The Paris Agreement, adopted in 2015, aims to strengthen the global response to the threat of climate change by keeping a global temperature rise this century well below 2 degrees Celsius above pre-industrial levels. The agreement also aims to strengthen the ability of countries to deal with the impacts of climate change, through appropriate financial flows, a new technology framework and an enhanced capacity building framework.
Facts & Figures
As of April 2018, 175 parties had ratified the Paris Agreement and 168 parties had communicated their first nationally determined contributions to the UN framework convention on Climate Change Secretariat.
As of April 2018, 10 developing countries had successfully completed and submitted their first iteration of their national adaptation plans for responding to climate change.
Developed country parties continue to make progress towards the goal of jointly mobilizing $100 billion annually by 2020 for mitigation actions.
From 1880 to 2012, average global temperature increased by 0.85°C. To put this into perspective, for each 1 degree of temperature increase, grain yields decline by about 5 per cent. Maize, wheat and other major crops have experienced significant yield reductions at the global level of 40 megatons per year between 1981 and 2002 due to a warmer climate.
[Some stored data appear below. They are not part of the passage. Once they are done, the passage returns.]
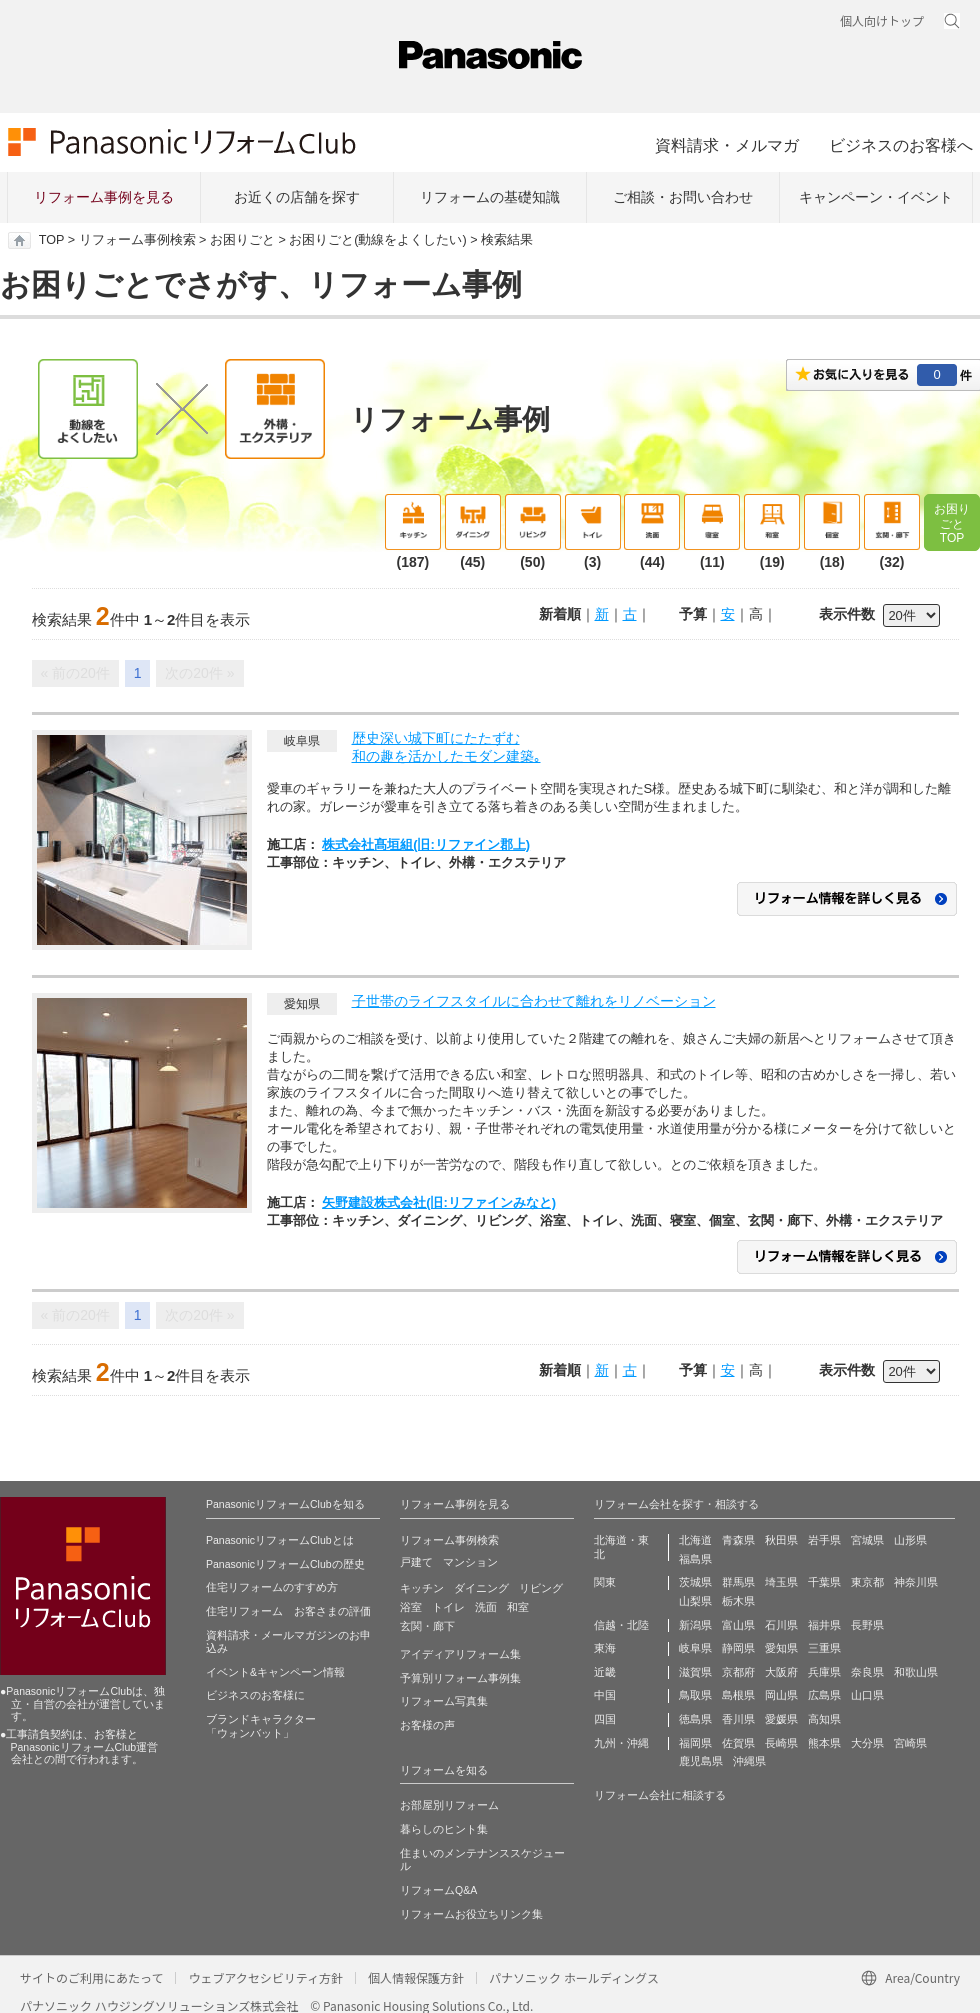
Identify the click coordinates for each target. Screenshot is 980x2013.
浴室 (411, 1607)
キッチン (422, 1588)
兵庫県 (824, 1672)
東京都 (867, 1582)
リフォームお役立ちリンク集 (471, 1914)
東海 (605, 1648)
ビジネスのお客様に (255, 1695)
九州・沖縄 (621, 1743)
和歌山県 (916, 1672)
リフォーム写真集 (444, 1701)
Oceans have warmed, the amounts of snow and ice have diminished and sea level has risen.From 1901 to 2010, the global average sea level rose by 19 cm as oceans expanded due to warming and ice melted. The Arctic’s sea ice extent has shrunk in every successive decade since 1979, with 1.07 million km² of ice loss every decade
Given current concentrations and on-going emissions of greenhouse gases, it is likely that by the end of this century, the increase in global temperature will exceed 1.5°C compared to 1850 to 1900 for all but one scenario. The world’s oceans will warm and ice melt will continue. Average sea level rise is predicted as 24 – 30cm by 2065 and 40-63cm by 2100. Most aspects of climate change will persist for many centuries even if emissions are stopped
Global emissions of carbon dioxide (CO2) have increased by almost 50 per cent since 1990
Emissions grew more quickly between 2000 and 2010 than in each of the three previous decades
It is still possible, using a wide array of technological measures and changes in behavior, to limit the increase in global mean temperature to two degrees Celsius above pre-industrial levels
Major institutional and technological change will give a better than even chance that global warming will not exceed this threshold.